Keep Your Medicare Contact Current and Specific to You — Not Your Employer

If you are working or have worked for a telehealth service that prescribes DME, it’s on you to make sure your contact information for Medicare is updated.

One of our physician clients found this out the hard way. Medicare revoked her enrollment and billing privileges, after Medicare’s records request for patients treated during her time with a telehealth company were not sent to her directly. Instead, the request went to a prior employer for whom our client moonlighted, where it went unanswered and was never forwarded to her.

Attorney Wedad Suleiman, of Chapman Law Group’s compliance practice team, successfully secured the physician’s Medicare privileges, arguing that good cause existed for CMS reconsideration. Nonetheless, this case serves as a solid reminder that CMS will send requests for records to whatever address is on file — and that address might not always be accessible to the physician.

In addition, Medicare will not buy such excuses as:

    • the information in question is preserved via an employer’s electronic medical record
    • the records can no longer be accessed, or
    • the physician is not the record keeper.
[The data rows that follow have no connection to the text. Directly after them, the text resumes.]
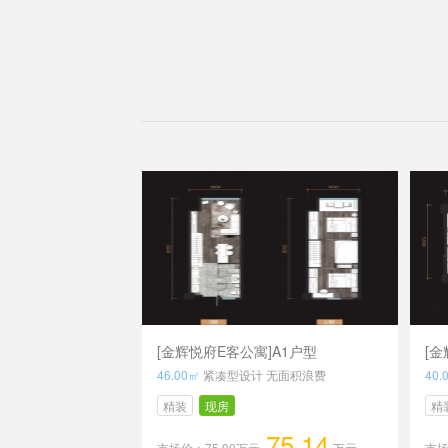
[金辉悦府E客公寓]A1户型
[金
46.00㎡
紧凑型设计 无面积浪费
40.
精装
现房
精
75.14
市场价：75.90万元
万元
市场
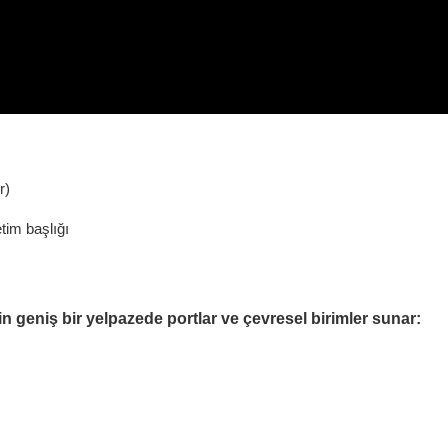
r)
tim başlığı
in geniş bir yelpazede portlar ve çevresel birimler sunar:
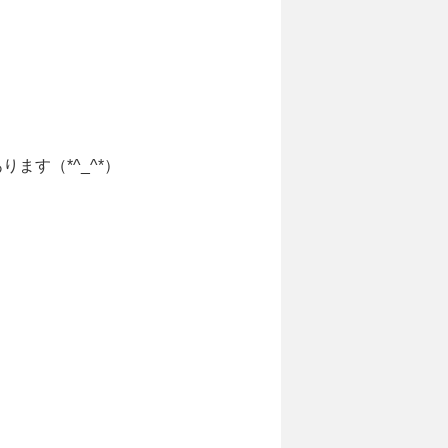
ます（*^_^*）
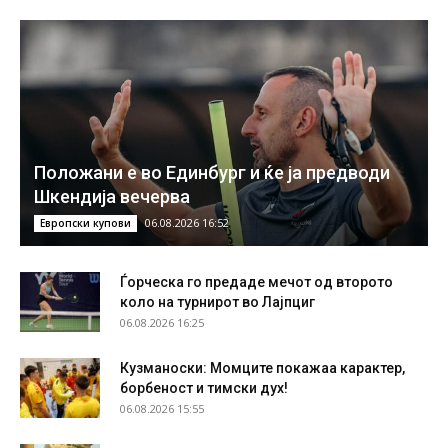
Положани е во Единбург и ќе ја предводи
Шкендија вечерва
06.08.2026 16:52
Европски купови
Ѓорческа го предаде мечот од второто
коло на турнирот во Лајпциг
06.08.2026 16:25
Кузманоски: Момците покажаа карактер,
борбеност и тимски дух!
06.08.2026 15:55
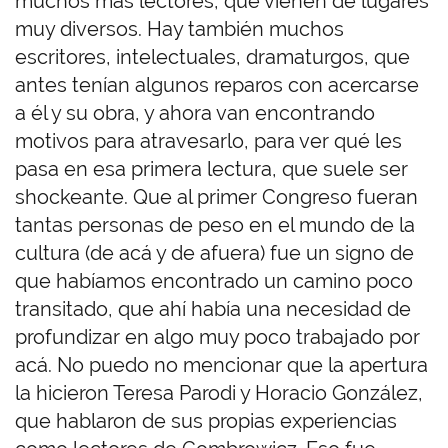
muchos más lectores, que vienen de lugares
muy diversos. Hay también muchos
escritores, intelectuales, dramaturgos, que
antes tenían algunos reparos con acercarse
a él y su obra, y ahora van encontrando
motivos para atravesarlo, para ver qué les
pasa en esa primera lectura, que suele ser
shockeante. Que al primer Congreso fueran
tantas personas de peso en el mundo de la
cultura (de acá y de afuera) fue un signo de
que habíamos encontrado un camino poco
transitado, que ahí había una necesidad de
profundizar en algo muy poco trabajado por
acá. No puedo no mencionar que la apertura
la hicieron Teresa Parodi y Horacio González,
que hablaron de sus propias experiencias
As the Department of Health and Human Services Departmental Appeals Board has made clear, 42 C.F.R. § 516 is explicit in saying both the physician and another entity (such as an employer) could be required to maintain records that support DME orders. An April 21, 2021, CMS appellate decision explains that:

“[t]his final rule places the responsibility for the maintenance of records on both the ordering and certifying physician and the provider and supplier.” 77 Fed. Reg. at 25,310 (emphasis added). The rulemaking unambiguously clarified that “[t]he physician or other eligible professional who signed the order or certification is responsible for maintaining and disclosing the documentation.” Id.

The Healthcare Compliance Attorneys at Chapman Law Group Are National Telehealth Advisors for Healthcare Providers

As national lawyers for health care practitioners, we are here to provide the guidance healthcare providers need for compliance and regulatory protocol. If you are concerned about staying in compliance with CMS regulations for maintaining records, contact the national health law attorneys at Chapman Law Group today.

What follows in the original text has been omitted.